To make matters worse, our beloved heirloom tomatoes, though they may be the tastiest, are usually the most disease-ridden. Yet every year, we plant again, and every summer, we have to do what we can to keep our plants healthy and productive.
The good news is that simple management practices are usually sufficient to hold back full-blown infections in tomato plants and keep them healthy enough to produce a good crop. If you want to explore the pathology of any particular symptoms that show up on your tomato plants, there are numerous guides to tomato diseases available online that are full of gory photos of deformed leaves and half-rotten fruits. Most of them cause similar-looking spots on the fruits or foliage at first, progressing to full on rot if the problem becomes severe.
Rather than get too bogged down in figuring out exactly which disease your tomatoes have, focus on keeping your plants healthy . The key is to start before there is ever any sign of disease.
Health and Hygiene
Hopefully, you’ve started the season off right by planting disease-resistant varieties.
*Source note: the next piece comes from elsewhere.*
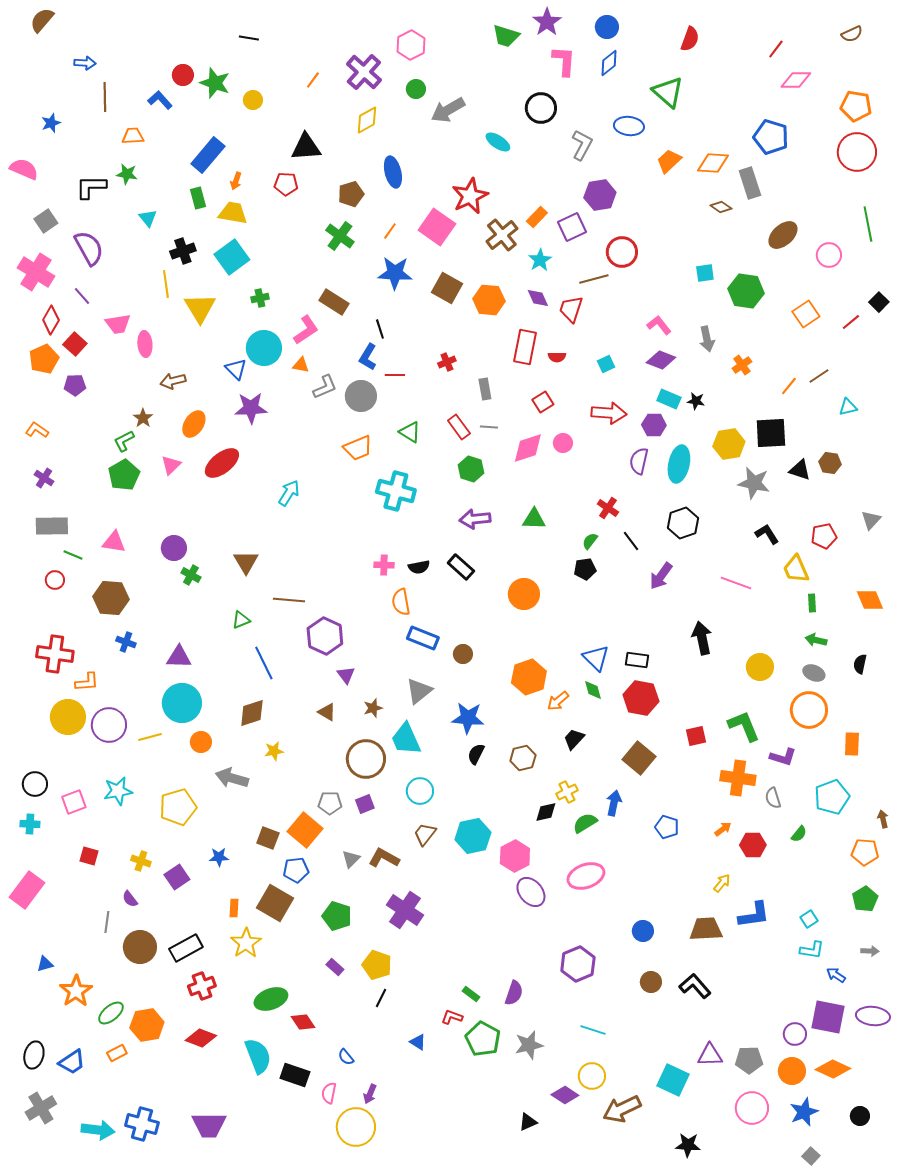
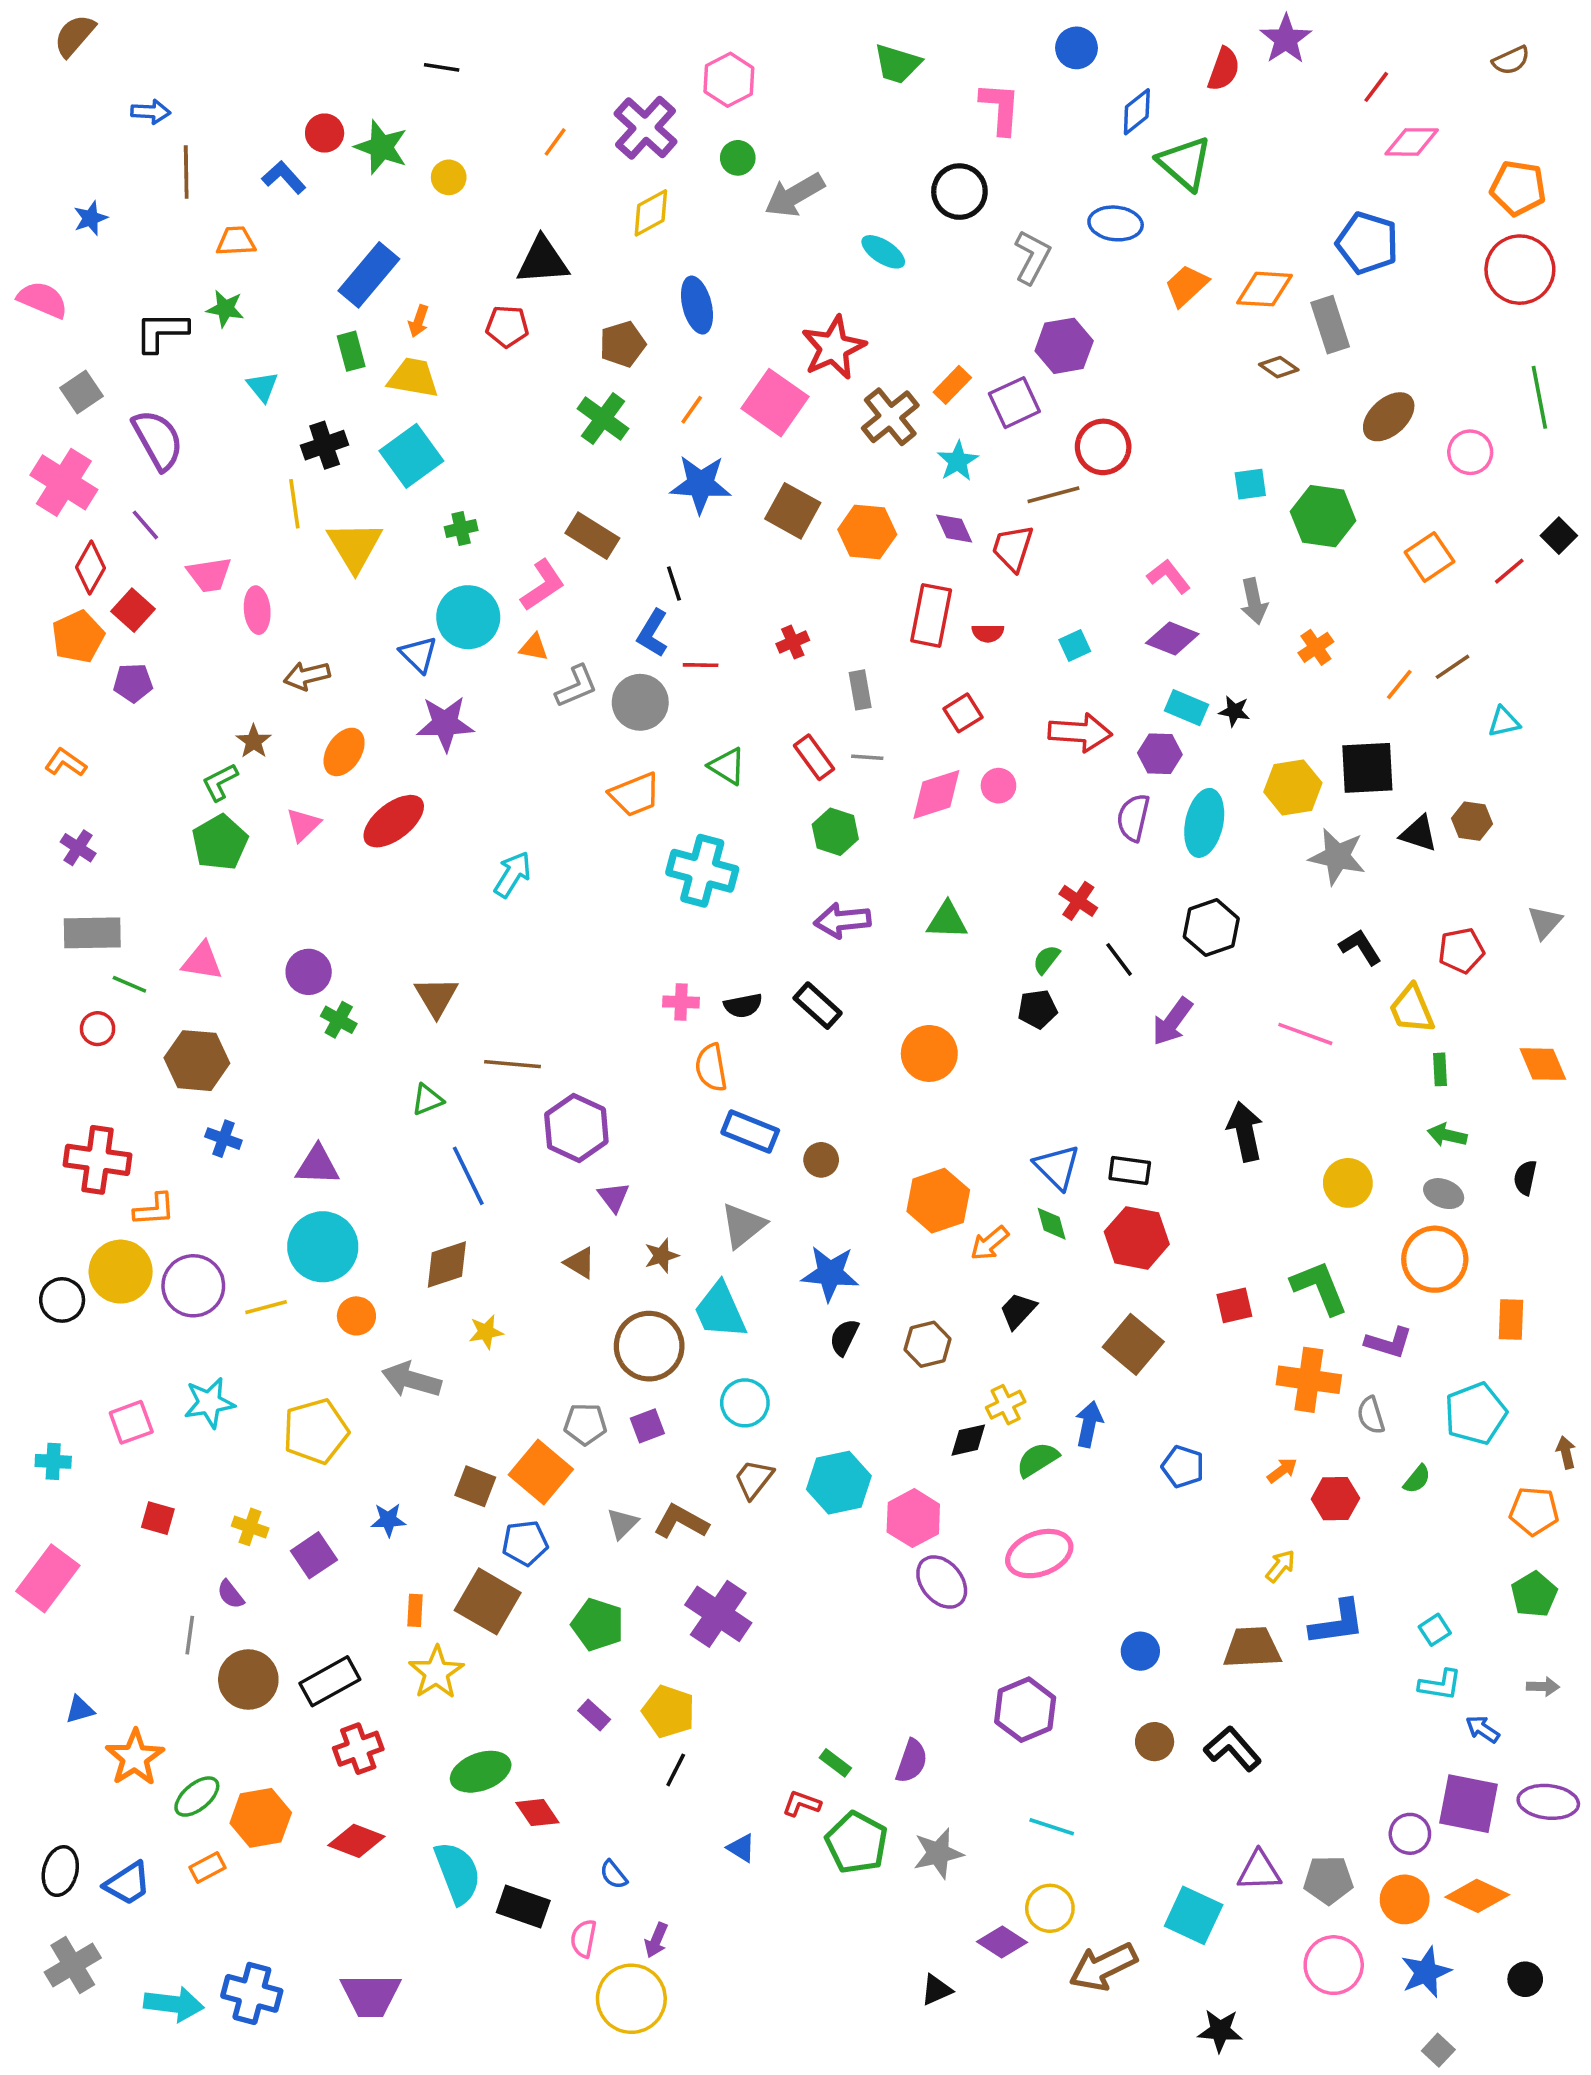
purple star: (547, 22) -> (1286, 39), moved
blue diamond: (609, 63) -> (1137, 112), moved
black circle: (35, 784) -> (62, 1300), moved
And hopefully, you’ve followed the instructions on the seed packet and planted seedlings with plenty of space between them (good airflow is key to preventing fungal disease). Training and trellising helps maintain airflow and keeps the fruit off the ground where the disease spores hide. If you remembered not to plant them in the same bed where they were riddled with blight last year, you’ll also be ahead of the game. Now, continue playing your cards right with a little tomato TLC so when a wet, rainy spell hits in mid-July, your crop will make it through.
Minimize Irrigation. Tomato plants have surprisingly low water needs and overwatering can promote disease. Once the fruit has started to form, water only when the top three inches of soil becomes dry and the leaves look limp in the heat of the day.
Water at Ground Level. Little can be done about water that falls from the sky, but don’t add insult to injury by showering your tomatoes with a sprinkler – fungal diseases only spread when the plants are wet. Instead, use drip irrigation or a soaker hose to water at ground level.
Water in the Morning. This way, the moisture will evaporate quickly from the surface of soil, giving the roots the water they need, but keeping the humidity down around the plants.
Mulch. Fungal spores overwinter in the soil and the main way they get onto the plants is when raindrops hit the ground and splash dirty water onto the foliage. From there, blight spreads up through the plant whenever conditions are sufficiently moist. Mulching helps by covering the fungal spores. Mulching also conserves moisture in the soil, so you don’t have to water as much. Straw or dried leaves are good choices for mulching tomatoes.
Remove Infected Leaves Immediately. Don’t hesitate to clip off leaves as soon as any spots or deformation is apparent – it may save the rest of the plant from succumbing to the disease. Dispose of these clippings far away from your tomato plants.
Prune Out Dense Foliage. Tomatoes tend to grow more thickly than is necessary, reducing air flow and producing more foliage than their immune systems can support. Prune out new sprouts that emerge from the main stems once fruit has begun to develop and train the plants to an open, spreading form.
Keep Adjacent Vegetation Down. A thicket of weeds or a tall patch of corn or beans next to your tomatoes blocks airflow and keeps the humidity high at ground level. Ideally, tomatoes should be planted out in the open with nothing but mulch, turf grass or other small stature crops (like basil or garlic) around them.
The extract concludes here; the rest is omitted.